Records for processing:
_ _ _ _ _ _ _
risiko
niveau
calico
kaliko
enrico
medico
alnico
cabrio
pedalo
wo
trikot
_ _ _ _ _ _ _
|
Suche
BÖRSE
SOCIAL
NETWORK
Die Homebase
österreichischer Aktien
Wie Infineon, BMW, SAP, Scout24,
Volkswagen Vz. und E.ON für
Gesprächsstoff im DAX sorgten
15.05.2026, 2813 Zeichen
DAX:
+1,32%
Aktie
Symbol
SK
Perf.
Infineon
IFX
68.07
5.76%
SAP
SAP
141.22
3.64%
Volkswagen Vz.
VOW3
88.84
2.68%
_ _ _ _ _ _ _
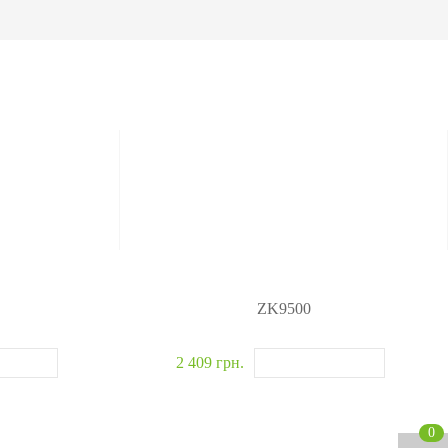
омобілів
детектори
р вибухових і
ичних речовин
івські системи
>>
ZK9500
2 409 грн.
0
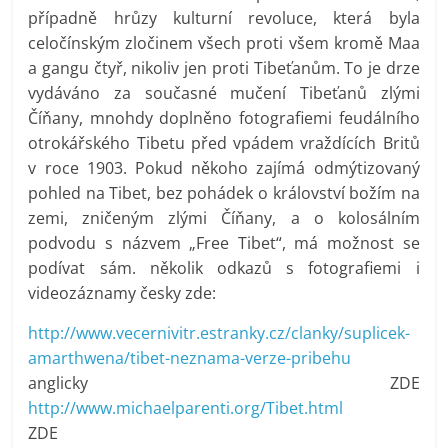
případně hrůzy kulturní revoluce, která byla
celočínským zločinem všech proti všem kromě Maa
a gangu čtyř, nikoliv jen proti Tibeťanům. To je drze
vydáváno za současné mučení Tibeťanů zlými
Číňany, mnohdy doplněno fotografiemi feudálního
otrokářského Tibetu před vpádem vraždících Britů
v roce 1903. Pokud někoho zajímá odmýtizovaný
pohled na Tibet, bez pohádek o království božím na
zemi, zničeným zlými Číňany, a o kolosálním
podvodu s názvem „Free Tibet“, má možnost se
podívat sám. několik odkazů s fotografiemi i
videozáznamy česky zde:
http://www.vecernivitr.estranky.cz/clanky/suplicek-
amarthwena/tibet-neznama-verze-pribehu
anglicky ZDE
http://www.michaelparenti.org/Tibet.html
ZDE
_ _ _ _ _ _ _
Directions for this task: Check each line of the records above for the word "Infineon", then give the number of lines that have it, with no other words.

Solution to the exercise: 2